Worker Fatally Injured in Rock Crusher Explosion

Shortly after starting up the rock crusher for a day’s production, the operator spotted smoke coming from the transmission housing. The operator immediately went to disengage the clutch and look for the source of the smoke. At that instant, the transmission blew apart with the debris causing a fatal wound. One 90-kilogram (200-pound) piece flew 5.5 metres (18 feet), striking a payloader.

The WorkSafeNB investigation determined the crusher had been properly lubricated, with operational repairs made as required. However, maintenance records were not documented, nor was there a maintenance schedule.

The drive assembly typically requires 12 to 18 belts on the drive spool. For this, the supplier recommends belts for each position. Operators typically wait until it is necessary to replace an entire set of belts. To compensate for having fewer drive belts, operators must increase the tension on the remaining belts. This results in a condition known as “side loading.” This condition increases the load on the clutch assembly, potentially causing the seal to leak and create excessive wear on the clutch, leading to overheating. Should the bearing lose lubrication fully, the result is an explosive disintegration of the transmission.
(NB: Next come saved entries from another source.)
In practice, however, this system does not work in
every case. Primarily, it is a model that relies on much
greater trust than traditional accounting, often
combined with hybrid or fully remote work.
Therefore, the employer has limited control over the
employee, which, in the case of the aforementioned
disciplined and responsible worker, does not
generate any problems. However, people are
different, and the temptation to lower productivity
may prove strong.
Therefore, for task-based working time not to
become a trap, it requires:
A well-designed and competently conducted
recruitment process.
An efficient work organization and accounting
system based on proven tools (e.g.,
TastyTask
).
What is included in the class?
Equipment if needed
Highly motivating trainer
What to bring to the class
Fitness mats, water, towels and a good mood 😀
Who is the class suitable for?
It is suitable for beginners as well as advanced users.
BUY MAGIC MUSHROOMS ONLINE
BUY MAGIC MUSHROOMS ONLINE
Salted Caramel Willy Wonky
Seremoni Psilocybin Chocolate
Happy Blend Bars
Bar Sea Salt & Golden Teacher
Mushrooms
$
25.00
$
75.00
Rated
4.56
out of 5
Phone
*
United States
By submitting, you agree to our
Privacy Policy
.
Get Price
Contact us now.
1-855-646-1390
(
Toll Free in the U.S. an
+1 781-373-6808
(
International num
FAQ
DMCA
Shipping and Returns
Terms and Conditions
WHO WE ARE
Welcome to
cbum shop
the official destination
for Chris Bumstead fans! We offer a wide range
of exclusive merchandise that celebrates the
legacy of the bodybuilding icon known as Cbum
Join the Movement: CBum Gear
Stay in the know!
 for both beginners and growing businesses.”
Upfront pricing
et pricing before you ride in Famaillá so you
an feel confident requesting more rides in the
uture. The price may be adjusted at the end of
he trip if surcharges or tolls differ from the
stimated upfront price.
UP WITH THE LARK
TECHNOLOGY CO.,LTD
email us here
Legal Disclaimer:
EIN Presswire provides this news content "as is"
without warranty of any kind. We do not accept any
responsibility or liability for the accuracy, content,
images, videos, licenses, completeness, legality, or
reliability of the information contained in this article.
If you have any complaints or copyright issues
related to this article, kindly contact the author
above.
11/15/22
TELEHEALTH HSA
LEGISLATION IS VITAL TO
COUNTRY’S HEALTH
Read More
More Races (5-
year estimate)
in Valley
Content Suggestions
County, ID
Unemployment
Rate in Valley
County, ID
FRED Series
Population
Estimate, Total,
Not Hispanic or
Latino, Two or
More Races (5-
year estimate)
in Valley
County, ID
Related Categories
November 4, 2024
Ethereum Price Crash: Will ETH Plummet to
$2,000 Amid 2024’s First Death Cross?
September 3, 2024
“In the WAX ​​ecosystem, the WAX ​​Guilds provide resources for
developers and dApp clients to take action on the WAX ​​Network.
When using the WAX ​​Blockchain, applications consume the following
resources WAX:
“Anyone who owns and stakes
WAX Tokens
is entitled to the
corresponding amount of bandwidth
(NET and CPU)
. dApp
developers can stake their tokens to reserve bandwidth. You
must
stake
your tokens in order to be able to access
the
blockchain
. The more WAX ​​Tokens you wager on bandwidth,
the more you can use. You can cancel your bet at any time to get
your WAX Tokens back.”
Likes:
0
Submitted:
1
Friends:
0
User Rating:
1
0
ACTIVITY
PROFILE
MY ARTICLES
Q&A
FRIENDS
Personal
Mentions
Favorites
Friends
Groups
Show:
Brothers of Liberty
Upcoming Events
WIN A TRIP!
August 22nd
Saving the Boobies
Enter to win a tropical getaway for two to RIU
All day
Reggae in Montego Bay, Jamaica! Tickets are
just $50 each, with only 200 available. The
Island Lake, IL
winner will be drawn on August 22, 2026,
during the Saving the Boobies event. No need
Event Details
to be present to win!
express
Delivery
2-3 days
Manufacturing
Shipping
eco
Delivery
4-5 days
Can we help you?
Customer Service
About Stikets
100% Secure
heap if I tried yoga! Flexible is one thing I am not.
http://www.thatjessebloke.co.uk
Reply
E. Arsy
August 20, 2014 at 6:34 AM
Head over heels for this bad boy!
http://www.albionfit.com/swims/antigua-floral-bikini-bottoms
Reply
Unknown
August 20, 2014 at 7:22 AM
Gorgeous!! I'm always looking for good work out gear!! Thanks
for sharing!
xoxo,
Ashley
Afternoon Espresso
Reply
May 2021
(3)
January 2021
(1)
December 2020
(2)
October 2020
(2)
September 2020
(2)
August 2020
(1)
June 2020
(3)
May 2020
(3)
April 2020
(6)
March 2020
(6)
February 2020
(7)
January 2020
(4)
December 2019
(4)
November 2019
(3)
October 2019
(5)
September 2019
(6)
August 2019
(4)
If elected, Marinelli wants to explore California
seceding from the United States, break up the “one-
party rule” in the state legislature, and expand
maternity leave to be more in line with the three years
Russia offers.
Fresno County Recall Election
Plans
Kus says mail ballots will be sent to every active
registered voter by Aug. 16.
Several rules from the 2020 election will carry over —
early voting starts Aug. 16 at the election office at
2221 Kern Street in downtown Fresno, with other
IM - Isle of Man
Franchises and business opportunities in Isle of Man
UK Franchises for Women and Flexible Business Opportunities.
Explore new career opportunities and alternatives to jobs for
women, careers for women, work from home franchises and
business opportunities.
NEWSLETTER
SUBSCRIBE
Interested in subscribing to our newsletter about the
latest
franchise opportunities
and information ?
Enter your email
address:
Recommended Preventive Action

  1. Schedule maintenance (such as all lubrication and bearing inspections), track hours of operation, and above all document all the work (lubrication by type and location, repairs made, alterations, etc.).
  2. Apply the proper tension to the drive belts as per manufacturer’s specifications.
  3. Match the capacity of the drive unit to that of the clutch assembly.
  4. Follow all supplier recommended preventive maintenance schedules.
  5. Do not exceed manufacturer’s recommended limits for side-pull loading.